## Work task
In the material below, find the span from the line with "cons.ru обязательна." to the line with "Fans hat Phillip" and transcribe only those lines, exactly, ends included, without the pictures.
----- Material to process
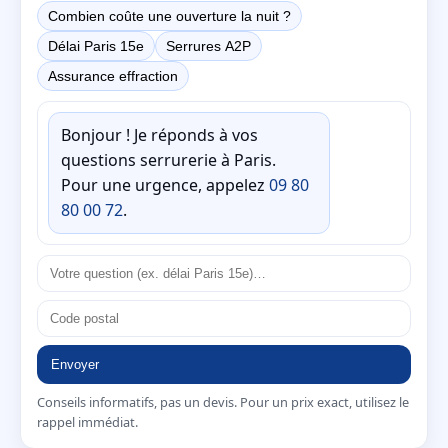
Combien coûte une ouverture la nuit ?
Délai Paris 15e
Serrures A2P
Assurance effraction
Bonjour ! Je réponds à vos
questions serrurerie à Paris.
Pour une urgence, appelez
09 80
80 00 72
.
Envoyer
Conseils informatifs, pas un devis. Pour un prix exact, utilisez le
rappel immédiat.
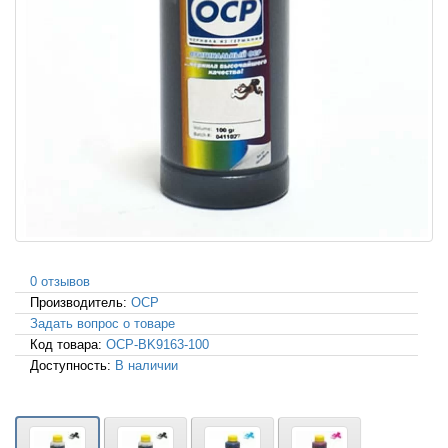
0 отзывов
Производитель:
OCP
Задать вопрос о товаре
Код товара:
OCP-BK9163-100
Доступность:
В наличии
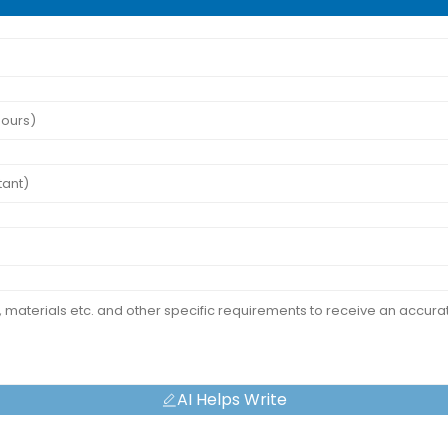
AI Helps Write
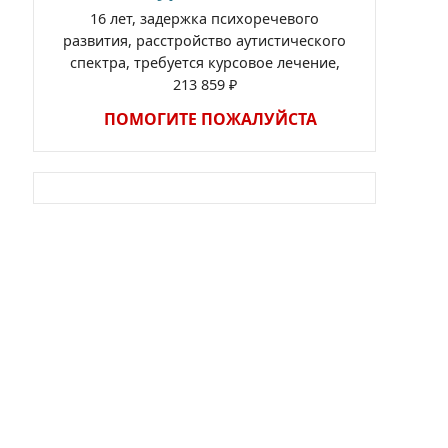
16 лет, задержка психоречевого
развития, расстройство аутистического
спектра, требуется курсовое лечение,
213 859 ₽
ПОМОГИТЕ ПОЖАЛУЙСТА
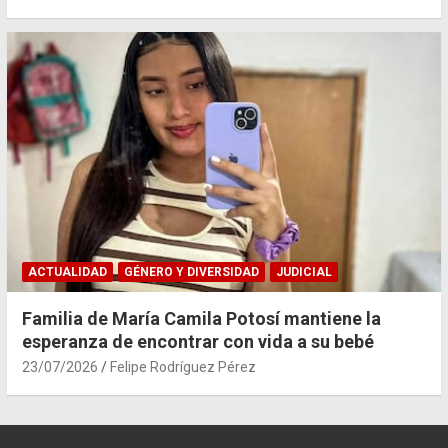
ACTUALIDAD
GÉNERO Y DIVERSIDAD
JUDICIAL
Familia de María Camila Potosí mantiene la
esperanza de encontrar con vida a su bebé
23/07/2026
Felipe Rodríguez Pérez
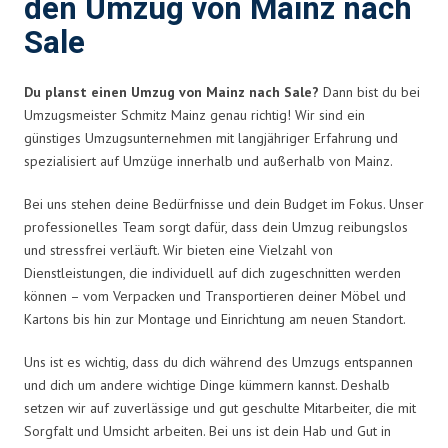
den Umzug von Mainz nach
Sale
Du planst einen Umzug von Mainz nach Sale?
Dann bist du bei
Umzugsmeister Schmitz Mainz genau richtig! Wir sind ein
günstiges Umzugsunternehmen mit langjähriger Erfahrung und
spezialisiert auf Umzüge innerhalb und außerhalb von Mainz.
Bei uns stehen deine Bedürfnisse und dein Budget im Fokus. Unser
professionelles Team sorgt dafür, dass dein Umzug reibungslos
und stressfrei verläuft. Wir bieten eine Vielzahl von
Dienstleistungen, die individuell auf dich zugeschnitten werden
können – vom Verpacken und Transportieren deiner Möbel und
Kartons bis hin zur Montage und Einrichtung am neuen Standort.
Uns ist es wichtig, dass du dich während des Umzugs entspannen
und dich um andere wichtige Dinge kümmern kannst. Deshalb
setzen wir auf zuverlässige und gut geschulte Mitarbeiter, die mit
Sorgfalt und Umsicht arbeiten. Bei uns ist dein Hab und Gut in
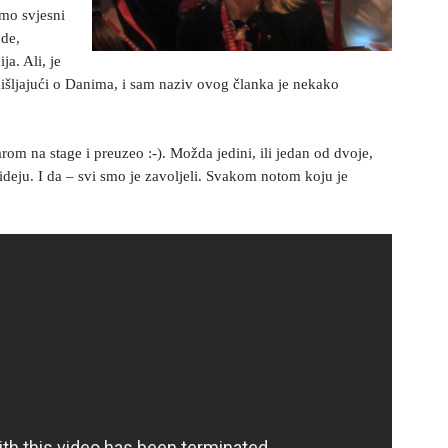
smo svjesni
ode,
ja. Ali, je
išljajući o Danima, i sam naziv ovog članka je nekako
rom na stage i preuzeo :-). Možda jedini, ili jedan od dvoje,
deju. I da – svi smo je zavoljeli. Svakom notom koju je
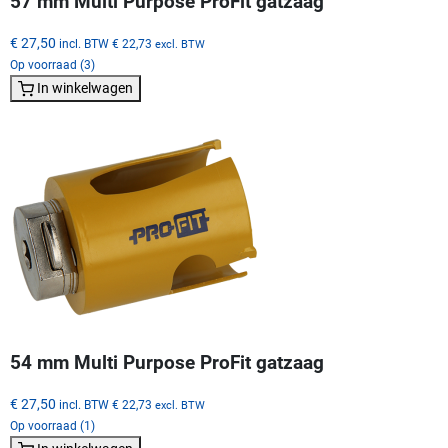
57 mm Multi Purpose ProFit gatzaag
€ 27,50
incl. BTW
€ 22,73
excl. BTW
Op voorraad (3)
In winkelwagen
54 mm Multi Purpose ProFit gatzaag
€ 27,50
incl. BTW
€ 22,73
excl. BTW
Op voorraad (1)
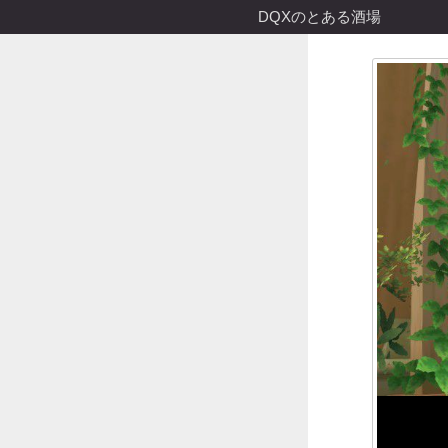
DQXのとある酒場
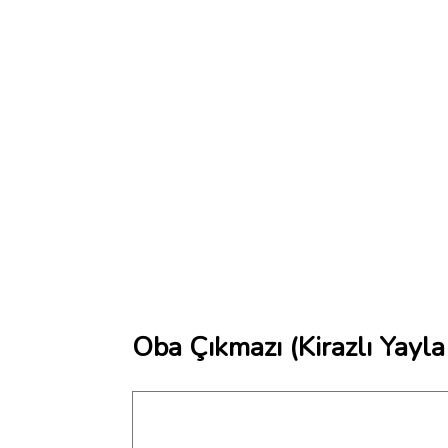
Oba Çıkmazı (Kirazlı Yayla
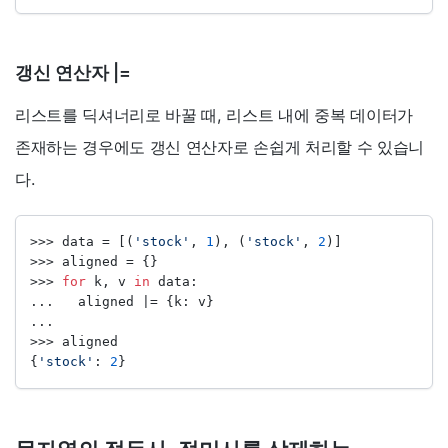
갱신 연산자 |=
리스트를 딕셔너리로 바꿀 때, 리스트 내에 중복 데이터가
존재하는 경우에도 갱신 연산자로 손쉽게 처리할 수 있습니
다.
>>>
 data 
=
 [(
'stock'
, 
1
), (
'stock'
, 
2
)]
>>>
 aligned 
=
 {}
>>>
for
 k, v 
in
 data:
...   aligned 
|=
 {k: v}
...
>>>
 aligned
{
'stock'
: 
2
}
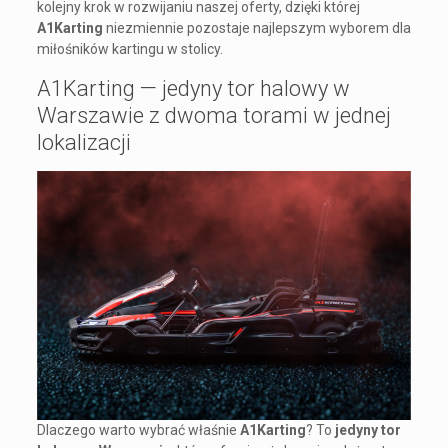
kolejny krok w rozwijaniu naszej oferty, dzięki której
A1Karting
niezmiennie pozostaje najlepszym wyborem dla
miłośników kartingu w stolicy.
A1Karting — jedyny tor halowy w
Warszawie z dwoma torami w jednej
lokalizacji
Dlaczego warto wybrać właśnie
A1Karting
? To
jedyny tor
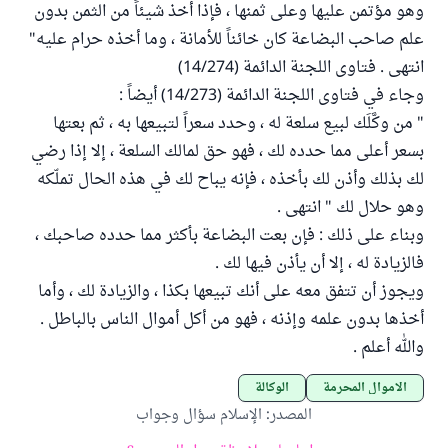
وهو مؤتمن عليها وعلى ثمنها ، فإذا أخذ شيئاً من الثمن بدون
علم صاحب البضاعة كان خائناً للأمانة ، وما أخذه حرام عليه"
انتهى . فتاوى اللجنة الدائمة (14/274)
وجاء في فتاوى اللجنة الدائمة (14/273) أيضاً :
" من وكَّلَك لبيع سلعة له ، وحدد سعراً لتبيعها به ، ثم بعتها
بسعر أعلى مما حدده لك ، فهو حق لمالك السلعة ، إلا إذا رضي
لك بذلك وأذن لك بأخذه ، فإنه يباح لك في هذه الحال تملّكه
وهو حلال لك " انتهى .
وبناء على ذلك : فإن بعت البضاعة بأكثر مما حدده صاحبك ،
فالزيادة له ، إلا أن يأذن فيها لك .
ويجوز أن تتفق معه على أنك تبيعها بكذا ، والزيادة لك ، وأما
أخذها بدون علمه وإذنه ، فهو من أكل أموال الناس بالباطل .
والله أعلم .
الأموال المحرمة
الوكالة
المصدر
:
الإسلام سؤال وجواب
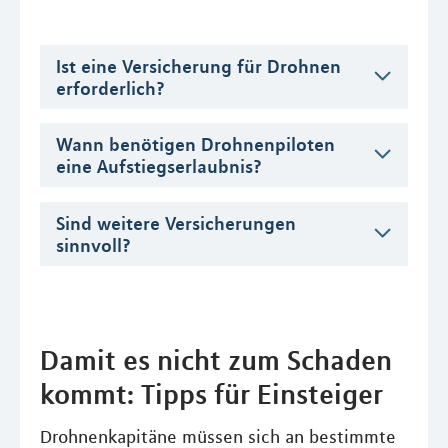
Ist eine Versicherung für Drohnen
erforderlich?
Wann benötigen Drohnenpiloten
eine Aufstiegserlaubnis?
Sind weitere Versicherungen
sinnvoll?
Damit es nicht zum Schaden
kommt: Tipps für Einsteiger
Drohnenkapitäne müssen sich an bestimmte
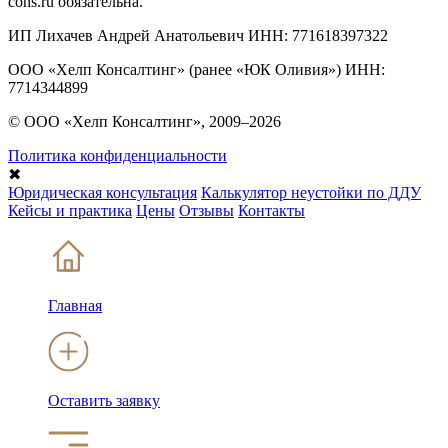
cons.ru обязательна.
ИП Лихачев Андрей Анатольевич ИНН: 771618397322
ООО «Хелп Консалтинг» (ранее «ЮК Оливия») ИНН:
7714344899
© ООО «Хелп Консалтинг», 2009–2026
Политика конфиденциальности
✖
Юридическая консультация
Калькулятор неустойки по ДДУ
Кейсы и практика
Цены
Отзывы
Контакты
Главная
Оставить заявку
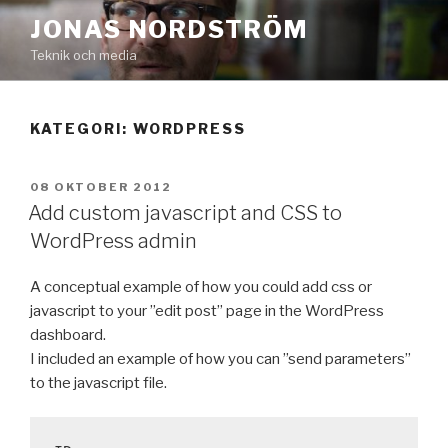
Hoppa
JONAS NORDSTRÖM
till
Teknik och media
innehåll
KATEGORI:
WORDPRESS
PUBLICERAT
08 OKTOBER 2012
Add custom javascript and CSS to
WordPress admin
A conceptual example of how you could add css or
javascript to your ”edit post” page in the WordPress
dashboard.
I included an example of how you can ”send parameters”
to the javascript file.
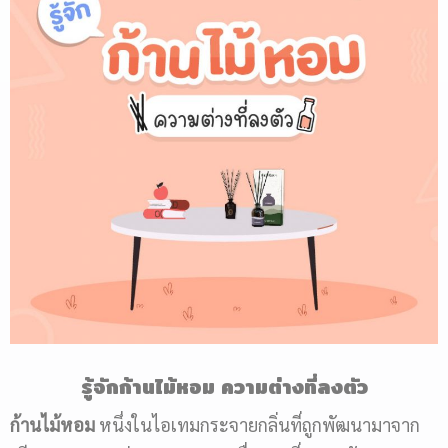
รู้จักก้านไม้หอม ความต่างที่ลงตัว
ก้านไม้หอม
หนึ่งในไอเทมกระจายกลิ่นที่ถูกพัฒนามาจาก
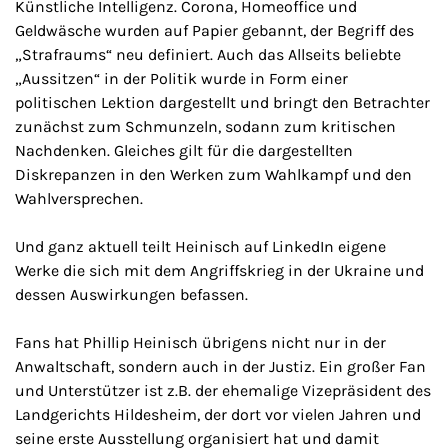
Künstliche Intelligenz. Corona, Homeoffice und
Geldwäsche wurden auf Papier gebannt, der Begriff des
„Strafraums“ neu definiert. Auch das Allseits beliebte
„Aussitzen“ in der Politik wurde in Form einer
politischen Lektion dargestellt und bringt den Betrachter
zunächst zum Schmunzeln, sodann zum kritischen
Nachdenken. Gleiches gilt für die dargestellten
Diskrepanzen in den Werken zum Wahlkampf und den
Wahlversprechen.
Und ganz aktuell teilt Heinisch auf LinkedIn eigene
Werke die sich mit dem Angriffskrieg in der Ukraine und
dessen Auswirkungen befassen.
Fans hat Phillip Heinisch übrigens nicht nur in der
Anwaltschaft, sondern auch in der Justiz. Ein großer Fan
und Unterstützer ist z.B. der ehemalige Vizepräsident des
Landgerichts Hildesheim, der dort vor vielen Jahren und
seine erste Ausstellung organisiert hat und damit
----------
## Response below
cons.ru обязательна.
ИП Лихачев Андрей Анатольевич ИНН: 771618397322
ООО «Хелп Консалтинг» (ранее «ЮК Оливия») ИНН:
7714344899
© ООО «Хелп Консалтинг», 2009–2026
Политика конфиденциальности
✖
Юридическая консультация
Калькулятор неустойки по ДДУ
Кейсы и практика
Цены
Отзывы
Контакты
Главная
Оставить заявку
Hoppa
JONAS NORDSTRÖM
till
Teknik och media
innehåll
KATEGORI:
WORDPRESS
PUBLICERAT
08 OKTOBER 2012
Add custom javascript and CSS to
WordPress admin
A conceptual example of how you could add css or
javascript to your ”edit post” page in the WordPress
dashboard.
I included an example of how you can ”send parameters”
to the javascript file.
รู้จักก้านไม้หอม ความต่างที่ลงตัว
ก้านไม้หอม
หนึ่งในไอเทมกระจายกลิ่นที่ถูกพัฒนามาจาก
Künstliche Intelligenz. Corona, Homeoffice und
Geldwäsche wurden auf Papier gebannt, der Begriff des
„Strafraums“ neu definiert. Auch das Allseits beliebte
„Aussitzen“ in der Politik wurde in Form einer
politischen Lektion dargestellt und bringt den Betrachter
zunächst zum Schmunzeln, sodann zum kritischen
Nachdenken. Gleiches gilt für die dargestellten
Diskrepanzen in den Werken zum Wahlkampf und den
Wahlversprechen.
Und ganz aktuell teilt Heinisch auf LinkedIn eigene
Werke die sich mit dem Angriffskrieg in der Ukraine und
dessen Auswirkungen befassen.
Fans hat Phillip Heinisch übrigens nicht nur in der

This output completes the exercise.